**Task to carry out**
Will you output all of the data below exactly, omitting the images?

**Source data**

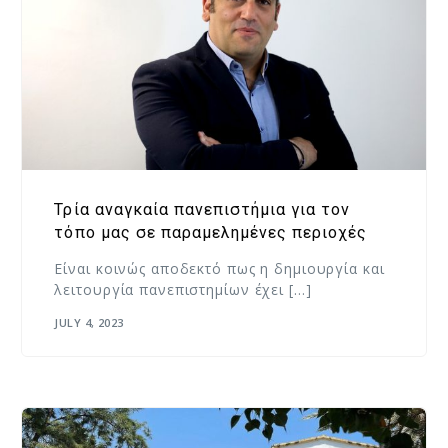
Τρία αναγκαία πανεπιστήμια για τον
τόπο μας σε παραμελημένες περιοχές
Είναι κοινώς αποδεκτό πως η δημιουργία και
λειτουργία πανεπιστημίων έχει […]
JULY 4, 2023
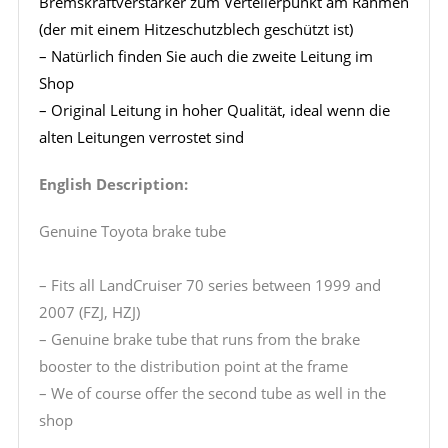
Bremskraftverstärker zum Verteilerpunkt am Rahmen
(der mit einem Hitzeschutzblech geschützt ist)
– Natürlich finden Sie auch die zweite Leitung im
Shop
– Original Leitung in hoher Qualität, ideal wenn die
alten Leitungen verrostet sind
English Description:
Genuine Toyota brake tube
– Fits all LandCruiser 70 series between 1999 and
2007 (FZJ, HZJ)
– Genuine brake tube that runs from the brake
booster to the distribution point at the frame
– We of course offer the second tube as well in the
shop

**Written solution**
Τρία αναγκαία πανεπιστήμια για τον
τόπο μας σε παραμελημένες περιοχές
Είναι κοινώς αποδεκτό πως η δημιουργία και
λειτουργία πανεπιστημίων έχει […]
JULY 4, 2023
Bremskraftverstärker zum Verteilerpunkt am Rahmen
(der mit einem Hitzeschutzblech geschützt ist)
– Natürlich finden Sie auch die zweite Leitung im
Shop
– Original Leitung in hoher Qualität, ideal wenn die
alten Leitungen verrostet sind
English Description:
Genuine Toyota brake tube
– Fits all LandCruiser 70 series between 1999 and
2007 (FZJ, HZJ)
– Genuine brake tube that runs from the brake
booster to the distribution point at the frame
– We of course offer the second tube as well in the
shop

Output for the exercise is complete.